Out of habit, I was drawn to the mystery, the mystery of why you resigned; why did you resign in July 1974? You were still relatively young, sixty years old, and had just created your second great Liverpool team, the team which had just taken apart Newcastle United in the Cup Final, the team who were poised to achieve so much, not only in England, but in Europe. So why then, suddenly, did you just walk away? And what then became of you, sir?

I do believe it is a mystery. And I also believe, at its heart, any book, any story, needs a mystery. But as I began to investigate, to try to solve this mystery, I also began to realise that this mystery is only half the story, at most, because as I began to read the books that have been written about you and Liverpool Football Club, all the biographies and all the histories, and of course the book you wrote yourself, and as I began to speak to people who had known and worked with you, I realised you cannot try to know and write about the resignation and retirement of a man, if you do not know and then write about the work of a man; and what work it was, Mr. Shankly!

Yes, I thought I knew about all you had done for Liverpool Football Club; the titles and the cups and so on. But I was wrong again, I knew nothing: nothing about the state of Liverpool Football Club when you became their manager in 1959.

Yes, I knew a bit about the great journey you and the club then went on, this incredible climb from the bottom of the Second Division to the top of the First Division, the first FA Cup for Liverpool Football Club, and on into the 1970s. But this story, your story, this club’s story, is more than just another rags to riches, zero to hero footballing tale. Because while I knew that narrative, I did not know how you had written it. And not just you, Mr. Shankly. Because it was never about you, was it, Mr. Shankly?

It was about the people; this union of the club, and all who worked for the club, with the supporters, all the people who came to watch Liverpool Football Club. And so it is a collective narrative; collectively written through collective sacrifice and collective struggle; this incredible, unprecedented communion between you, the staff, the players, the club AND the supporters, the boys on the Kop, as you called them.

But there were no short cuts, nothing easy or overnight about the success, about this story; it took time, it took work; commitment and effort, sacrifice and struggle. Collective sacrifice and collective struggle, day in, day out, match after match, season after season. As you yourself said, “Whilst you love football, it is a hard, relentless task which goes on and on like a river. There is no time for stopping and resting …”

And this was what I wanted to capture, in the style and the words of the portrait I was trying to paint of you, Mr. Shankly. Of this river – with all its rhythms, with all its routines – going on and on, day after day, season after season. The sacrifices this river exacted, the struggle this river demanded, in all its many repetitions. Because this was the work, this was your life; this was you, Mr. Shankly.

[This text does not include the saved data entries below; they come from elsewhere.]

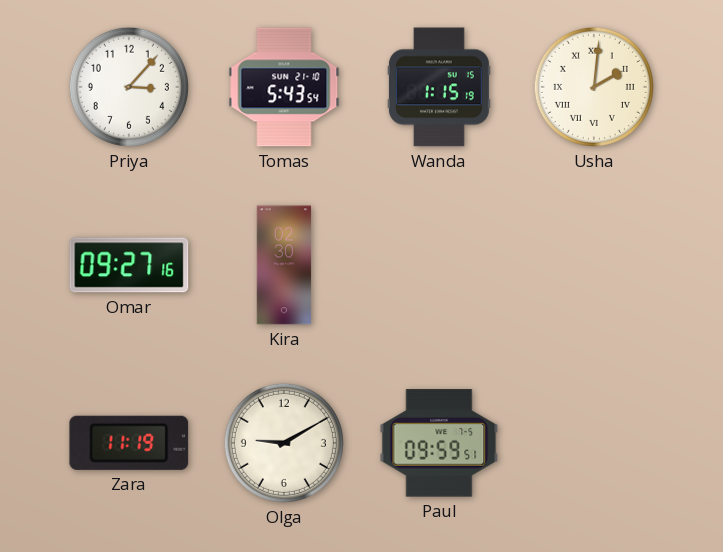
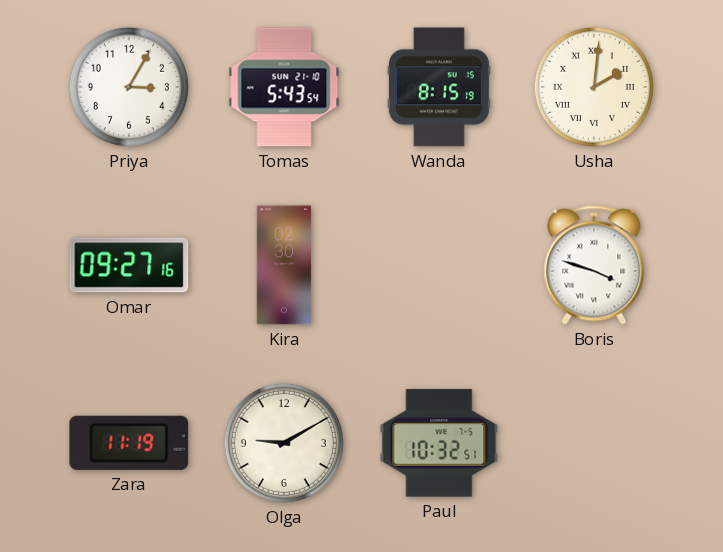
Priya: 3:07 -> 3:05
Wanda: 1:15 -> 8:15
Boris: none -> 3:48
Paul: 09:59 -> 10:32
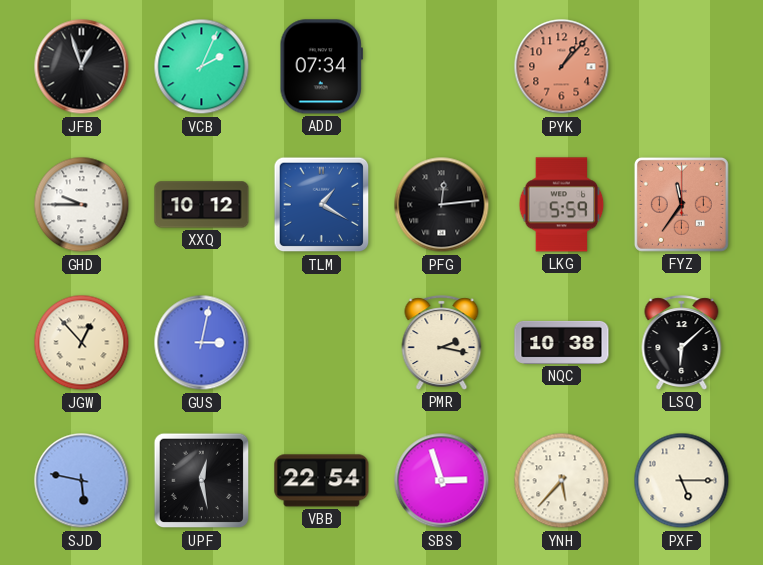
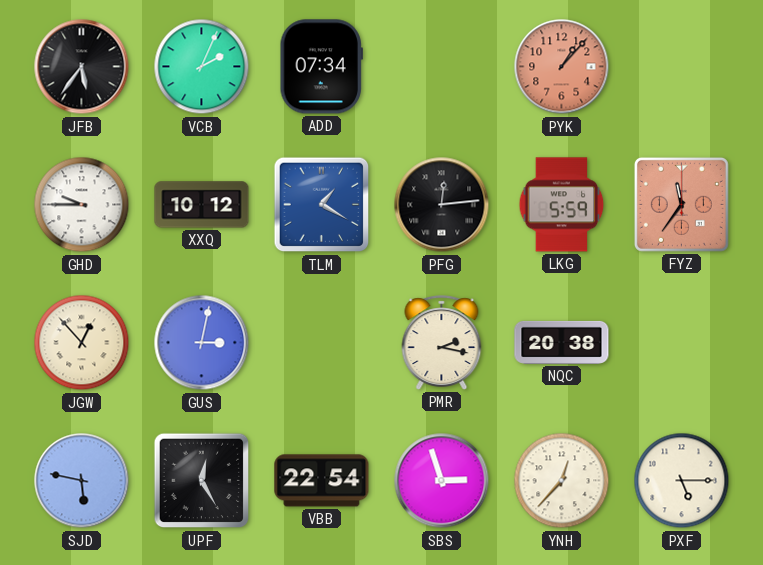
JFB: 12:57 -> 5:36
NQC: 10:38 -> 20:38
LSQ: 6:08 -> none
UPF: 12:28 -> 12:25
YNH: 5:37 -> 12:37
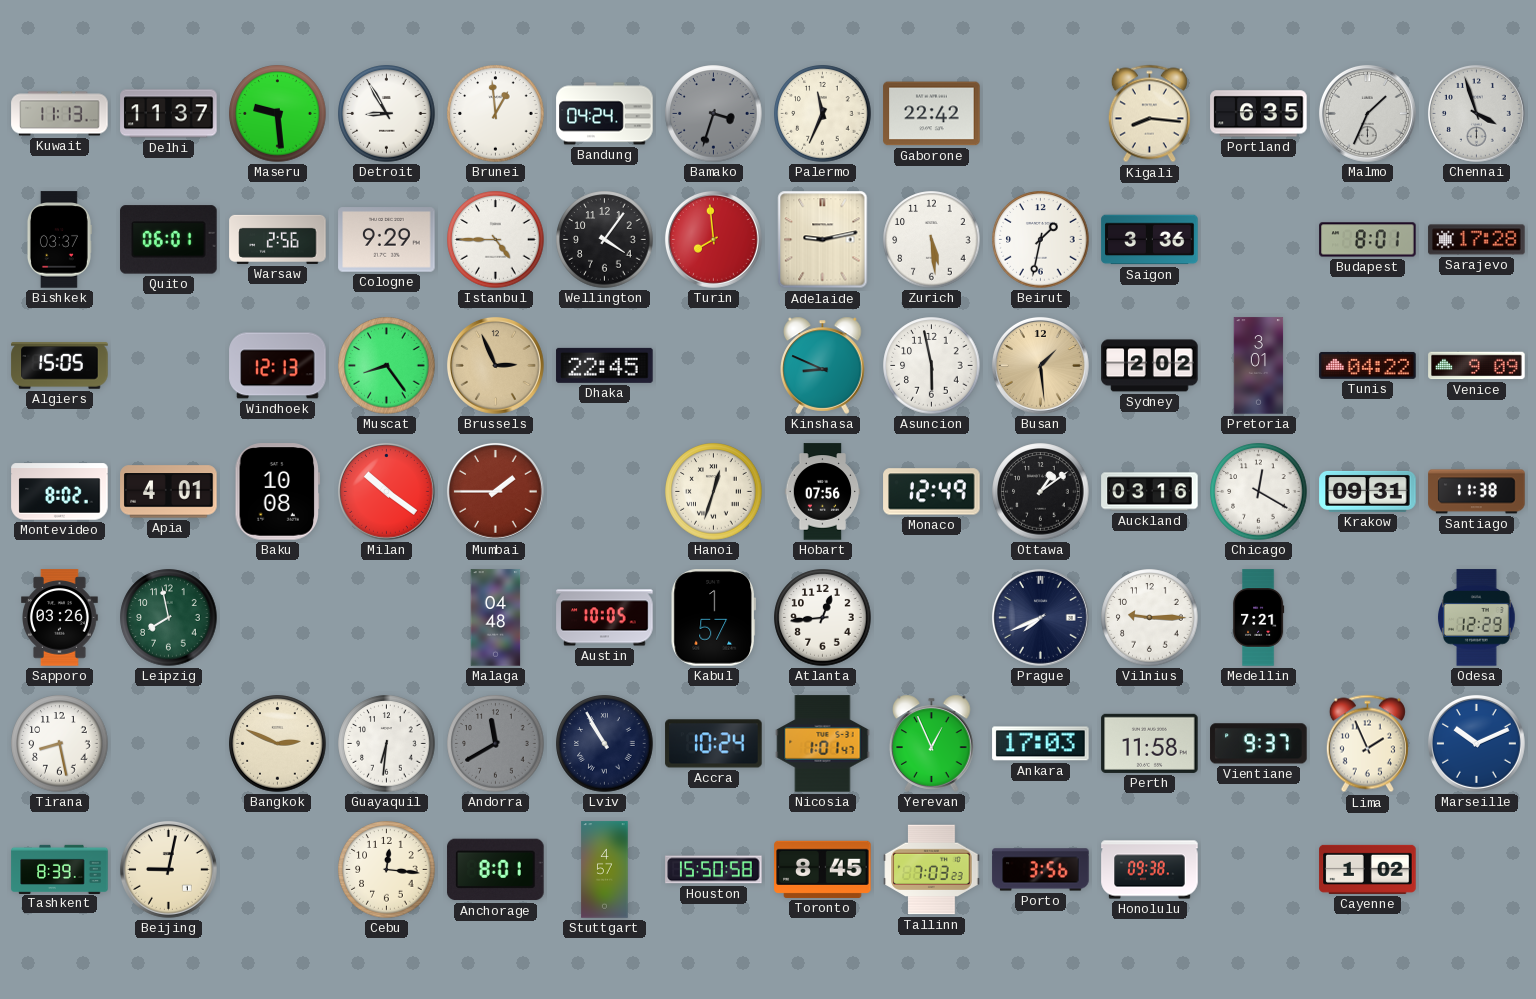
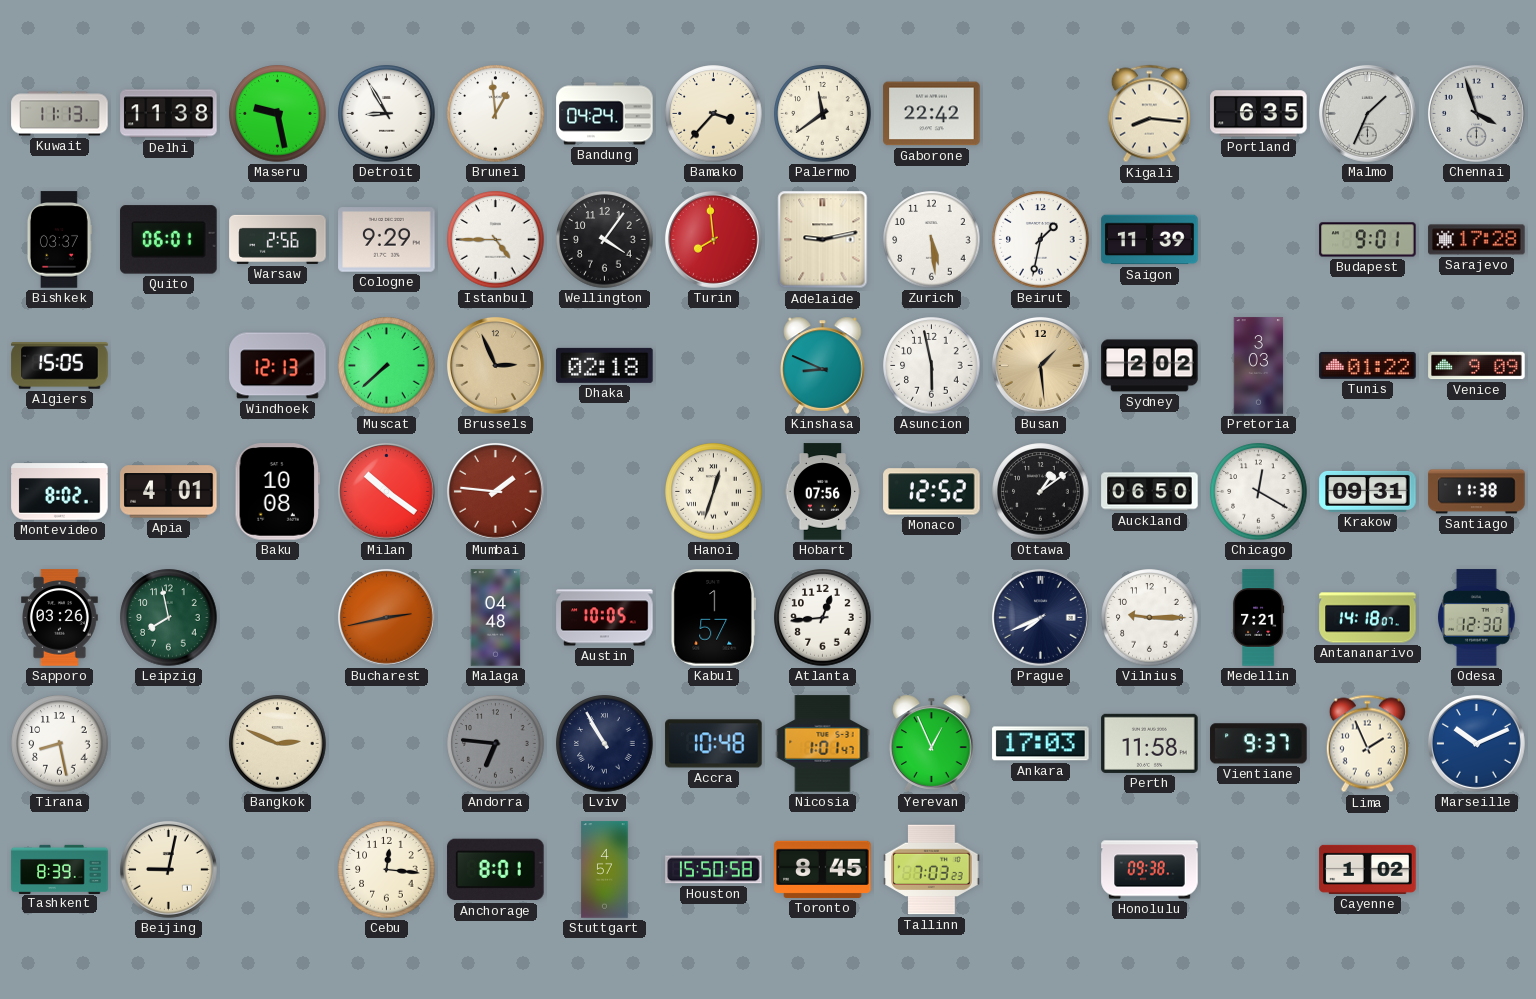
Delhi: 11:37 -> 11:38
Maseru: 9:29 -> 9:28
Bamako: 3:33 -> 3:37
Bamako dial: grey -> cream
Palermo: 11:34 -> 11:39
Saigon: 3:36 -> 11:39
Budapest: 8:01 -> 9:01
Muscat: 8:24 -> 7:38
Dhaka: 22:45 -> 02:18
Pretoria: 3:01 -> 3:03
Tunis: 04:22 -> 01:22
Mumbai: 1:45 -> 1:46
Monaco: 12:49 -> 12:52
Auckland: 03:16 -> 06:50
Bucharest: none -> 2:43
Antananarivo: none -> 14:18
Odesa: 12:29 -> 12:30
Guayaquil: 6:31 -> none
Andorra: 11:40 -> 6:46
Accra: 10:24 -> 10:48
Porto: 3:56 -> none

And so as I was going through all the books, all the newspapers, every account of every game you had managed Liverpool Football Club, I knew this had to be the first half of the book: your work, your life, sir. All that sacrifice, all that struggle, all that WORK, day after day, match after match, season after season. Because people forget these days, so people have no idea and therefore no inspiration of what needs to be done and then WHAT CAN BE DONE.

And if I’m not mistaken, Mr. Shankly, your favourite book, from your childhood in Glenbuck to your retirement in Liverpool, was a biography of Robert Burns. You saw Burns not as a romantic womaniser, but as a revolutionary socialist. And then you drew on this book, this understanding of Burns, as an inspiration, in your own work and in your own life.

So I just hope someone, somewhere may read Red or Dead and draw a similar inspiration from your work and from your life as you drew from the life of Robert Burns, and which you then gave me: as the very antithesis of our times, as an antidote to these times, on and off the pitch. That is all, Mr. Shankly, except to say, thank you, Mr. Shankly; thank you, for everything.

Yours sincerely, David Peace

The fee for this piece has been kindly donated to the LFC Foundation.